Для полного психологического анализа процесса понимания слов как составных элементов высказывания необходимо учиты­вать, что существуют и различные семантические уровни значения слов и что человек, воспринимающий текст, должен каждый раз выбирать адекватный уровень значения слова, который сам мо­жет быть подвижным. Выбор нужного уровня значения слов так­же целиком определяется тем контекстом, в котором находится слово. Так, например, в контексте приготовления пищи слово «уголь» обозначает средство для растопки; в контексте химичес­кого трактата «уголь» обозначает сложное химическое вещество, имеющее определенное строение. Слово «сеть» в контексте ры­боловства имеет значение приспособления для ловли рыбы; в научном контексте оно обозначает «систему связей» («нейронная сеть», «сеть отношений») и т.д. Неадекватное восприятие значе­ния слов или хотя бы одного слова приведет к неправильному пониманию всего текста.

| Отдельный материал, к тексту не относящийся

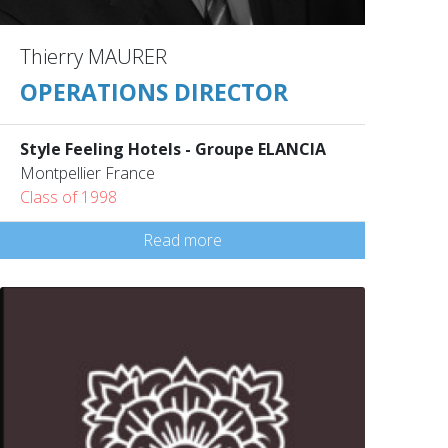
Thierry MAURER
OPERATIONS DIRECTOR
Style Feeling Hotels - Groupe ELANCIA
Montpellier France
Class of 1998
Read more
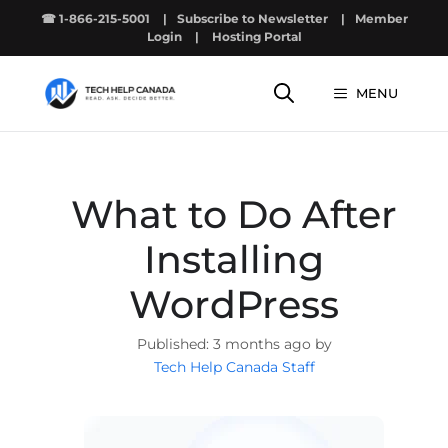
Skip
☎ 1-866-215-5001
|
Subscribe to Newsletter
|
Member
to
Login
|
Hosting Portal
content
MENU
What to Do After
Installing
WordPress
3 months ago by
Tech Help Canada Staff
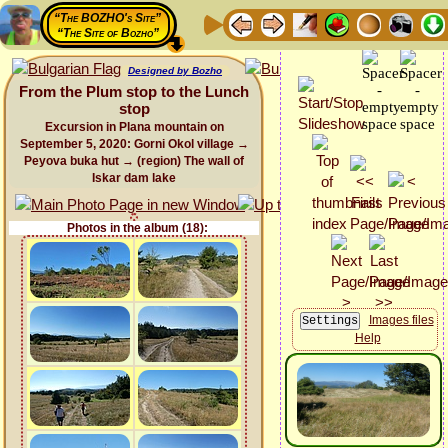
“The BOZHO's Site”
“The Site of Bozho”
Designed by Bozho
From the Plum stop to the Lunch
stop
Excursion in Plana mountain on
September 5, 2020: Gorni Okol village →
Peyova buka hut → (region) The wall of
Iskar dam lake
Photos in the album (18):
Images files
Help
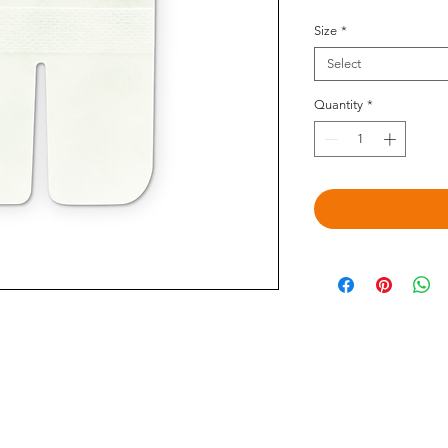
Size
*
Select
Quantity
*
©2020 by Omedis Healthcare Sdn Bhd. All Rights Reserved.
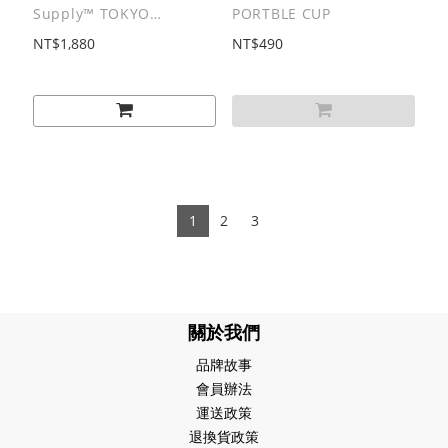
Supply™ TOKYO
PORTBLE CUP
SANDWICH CLUB |
NT$1,880
NT$490
B.D.O. SERIES
Submarine Sandwich
Long Sleeves Tee
1
2
3
關於我們
品牌故事
會員辦法
運送政策
退換貨政策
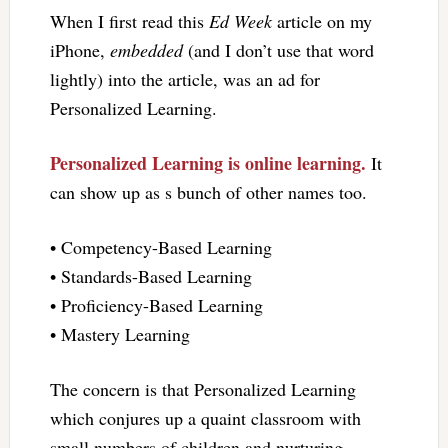
When I first read this
Ed Week
article on my
iPhone,
embedded
(and I don’t use that word
lightly) into the article, was an ad for
Personalized Learning.
Personalized Learning is online learning.
It
can show up as s bunch of other names too.
• Competency-Based Learning
• Standards-Based Learning
• Proficiency-Based Learning
• Mastery Learning
The concern is that Personalized Learning
which conjures up a quaint classroom with
small numbers of children and nurturing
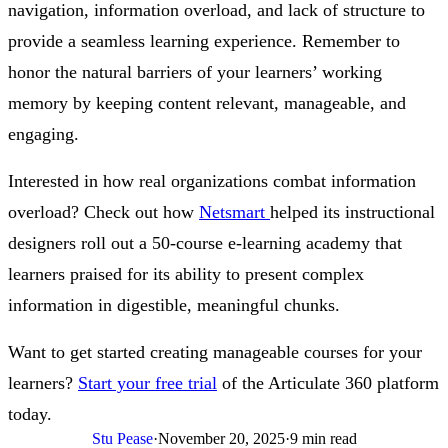
navigation, information overload, and lack of structure to
provide a seamless learning experience. Remember to
honor the natural barriers of your learners’ working
memory by keeping content relevant, manageable, and
engaging.
Interested in how real organizations combat information
overload? Check out how
Netsmart
helped its instructional
designers roll out a 50-course e-learning academy that
learners praised for its ability to present complex
information in digestible, meaningful chunks.
Want to get started creating manageable courses for your
learners?
Start your free trial
of the Articulate 360 platform
today.
Stu Pease
·
November 20, 2025
·
9 min read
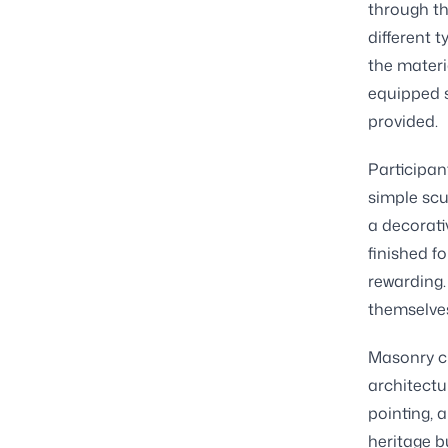
through th
different 
the materia
equipped s
provided.
Participan
simple scu
a decorati
finished fo
rewarding.
themselves
Masonry cl
architectu
pointing, 
heritage b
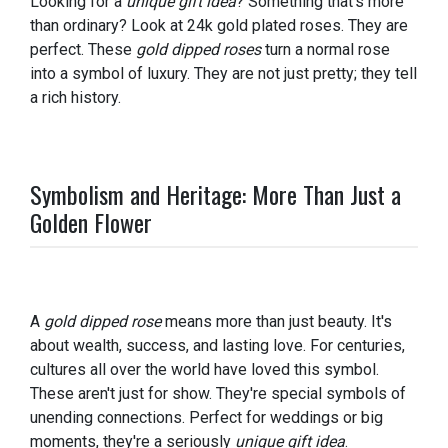
Looking for a
unique gift idea
? Something that's more
than ordinary? Look at 24k gold plated roses. They are
perfect. These
gold dipped roses
turn a normal rose
into a symbol of luxury. They are not just pretty; they tell
a rich history.
Symbolism and Heritage: More Than Just a
Golden Flower
A
gold dipped rose
means more than just beauty. It's
about wealth, success, and lasting love. For centuries,
cultures all over the world have loved this symbol.
These aren't just for show. They're special symbols of
unending connections. Perfect for weddings or big
moments, they're a seriously
unique gift idea
.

Адекватное понимание предполагает и выбор соответствующего уровня значения слова.

Мы уже упоминали, что при некоторых формах психических заболеваний (например, при шизофрении) нарушение способно­сти выбрать именно тот смысл слова, который соответствует си­туации, и является главным симптомом заболевания и основным препятствием для адекватного понимания доходящей до субъек­та информации.

Из всего сказанного следует, что было бы величайшей ошиб­кой считать, что слова имеют неизменное, всегда одинаковое зна­чение. Значение слова многозначно, и для его понимания необ-


ходим выбор предметной отнесенности, конкретного значения и смысла данного слова из многих альтернатив. Этот выбор может быть осуществлен только с учетом как того контекста, в котором дается слово, так и той ситуации, в которой делается сообщение. Этот семантический выбор адекватного значения слов представ­ляет собой сложный психологический процесс, изучение которо­го может раскрыть основные механизмы, определяющие пони­мание или декодирование получаемого сообщения.

УСЛОВИЯ ПОНИМАНИЯ ЗНАЧЕНИЯ СЛОВ

Процесс выбора нужного значения слов из ряда возможных альтернатив определяется целым рядом условий. Остановимся на этих условиях подробнее.

Первым условием, влияющим на адекватный выбор значения слова, является частотность данного слова в языке, которая, в свою очередь, определяется включенностью данного слова в прак­тику человека. Так, если слово «поднять» чаще всего обозначает акт поднимания предмета с пола и гораздо реже имеет иносказа­тельный смысл «поднять вопрос», то первое значение слова го­раздо более вероятно, чем второе, и наоборот, при восприятии второго значения слова необходима первоначальная абстракция от привычного, наиболее часто встречающегося значения.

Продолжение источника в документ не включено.